This $100-million Startup Plans to Put Chips Into Human Brains to Enhance Intelligence

Would you delete some memories you don’t like and replace them with much better ones? How far are you willing to go to tweak your brain if doing so could give you super abilities?  These are not just hypothetical questions to Bryan Johnson, the founder of the brain-hacking startup Kernel.
 
He believes that in the next 15 years humans will be able to greatly expand their brain’s natural abilities, and he put $100 million of his own money to make that happen.
 
Speaking recently at the Web Summit in Lisbon, Johnson said that in the next two decades, researchers should develop tools for the brain that will allow us to "pose any question we wanted" –
 
“For example, could I have a perfect memory?" asked Johnson. "Could I delete my memories? Could I increase my rate of learning, could I have brain to brain communication? Imagine a scenario where I say ‘I want to know what it’s like to be a cowboy in the American west in the 1800s?’ and someone creates that experience mentally.

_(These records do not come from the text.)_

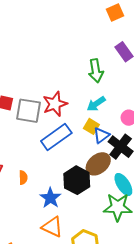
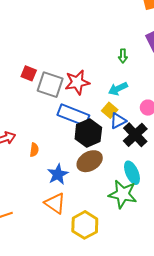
green arrow: (96, 71) -> (123, 56), size x0.6
blue rectangle: (56, 137) -> (73, 115), turned 48
brown ellipse: (98, 164) -> (90, 161), moved
black hexagon: (77, 180) -> (88, 133), moved

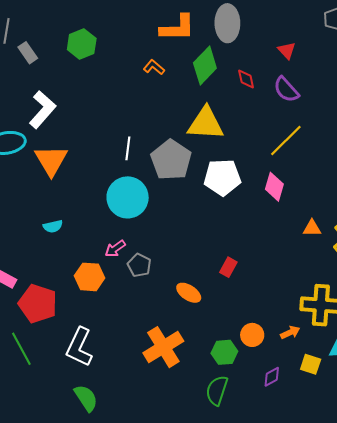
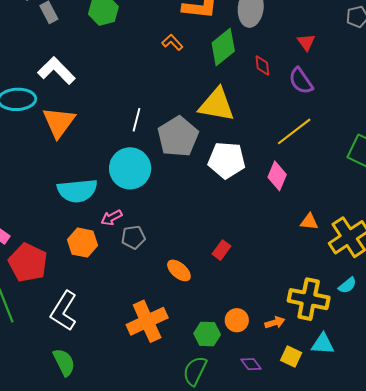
white L-shape: (42, 109) -> (56, 71), turned -93
cyan semicircle: (53, 226) -> (77, 191), moved, size x2.0
gray pentagon: (139, 265) -> (133, 237), turned 30
purple diamond: (272, 377) -> (251, 364), turned 75

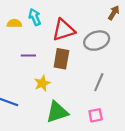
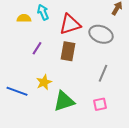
gray ellipse: (97, 41) -> (101, 34), turned 40
purple line: (28, 56) -> (37, 48), turned -56
yellow star: (42, 83) -> (44, 82), moved

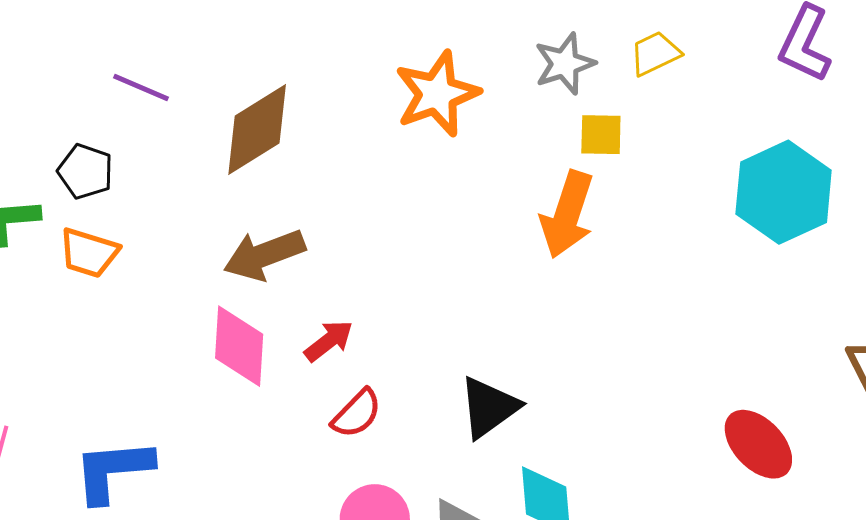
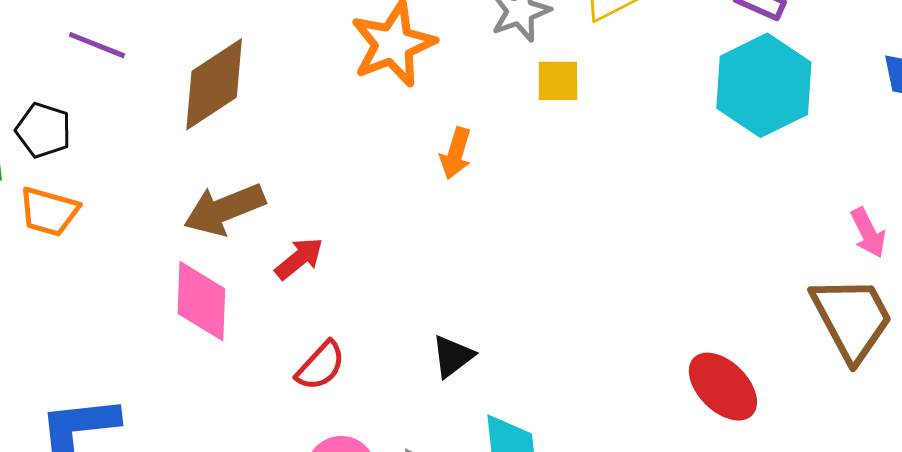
cyan hexagon: (784, 192) -> (764, 85), moved
orange arrow: (567, 215) -> (456, 153), moved, size x0.6
red arrow: (329, 341) -> (299, 258), moved
black triangle: (489, 407) -> (453, 356), size x0.7

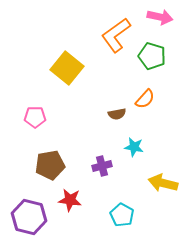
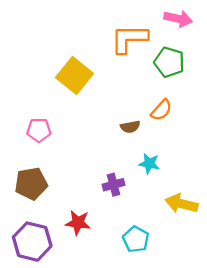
orange L-shape: (116, 35) -> (129, 39), turned 36
brown pentagon: (50, 165) -> (31, 184), moved

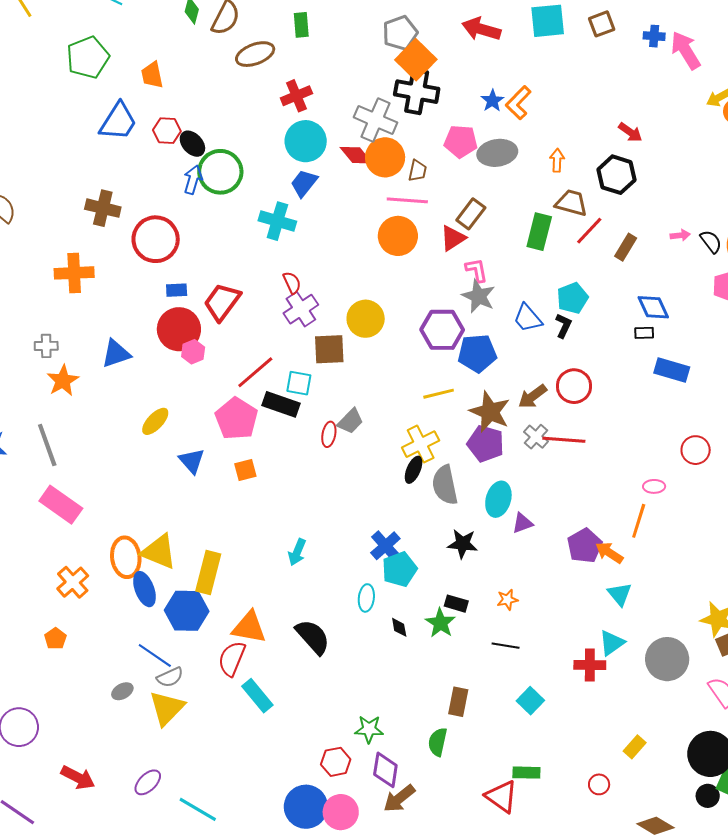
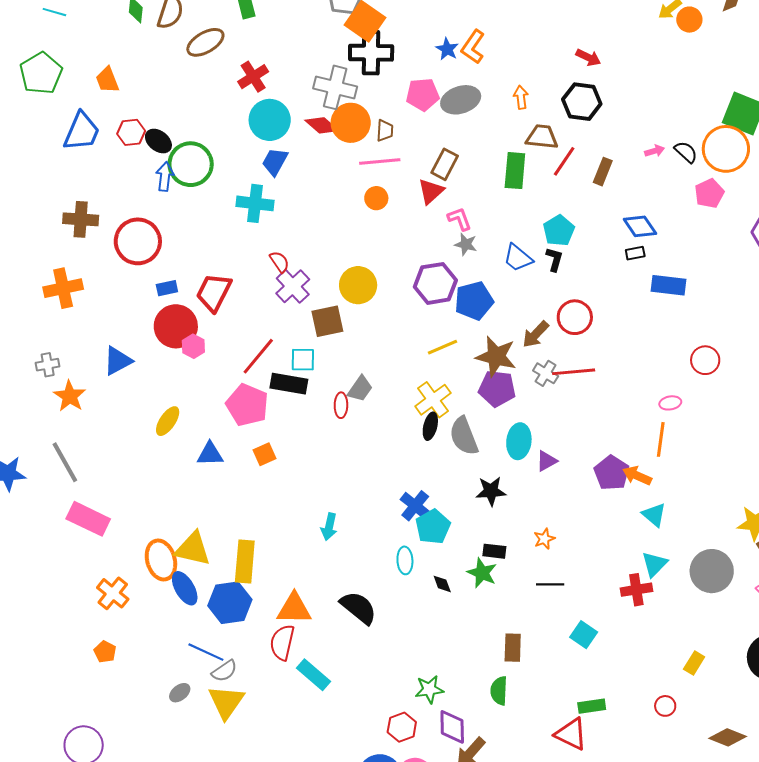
orange circle: (398, 236) -> (376, 198), size x0.6
gray star: (479, 296) -> (466, 244), size x0.7
blue triangle: (192, 461) -> (210, 454), turned -40

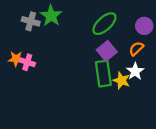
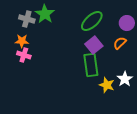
orange star: (16, 59) -> (22, 41), moved
white star: (135, 71) -> (125, 79), moved
yellow star: (122, 80) -> (107, 85), moved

I’m able to take that and purchase that from that person and experience that.”
 
The current focus for Kernel, called by Johnson a "human intelligence (HI) company," will be on developing new tech to treat neurological diseases. 
 
They want to build a tiny implantable chip, called a "neuroprosthetic" that will help people suffering from damage caused by strokes, concussions or Alzheimer’s disease. But Kernel’s ultimate objective looks towards the future, to continue developing the chip for the purpose of the brain’s "cognitive enhancement." 
 
The company’s mission statement describes their goals this way:
 
"To further explore our own human boundaries, a wave of new technologies needs to emerge that can access, read, and write from the most powerful tool we have — the human brain."
 
Could Johnson pull this off? The entrepreneur has been successful in his ventures so far, making money by founding and selling the payments company Braintree to Paypal for $800 million in 2013.
 
Johnson is also not the only one betting on a future where our brains have enhancements. Elon Musk is also developing a brain-computer interface and has founded a company to make what he calls "neural mesh" a reality.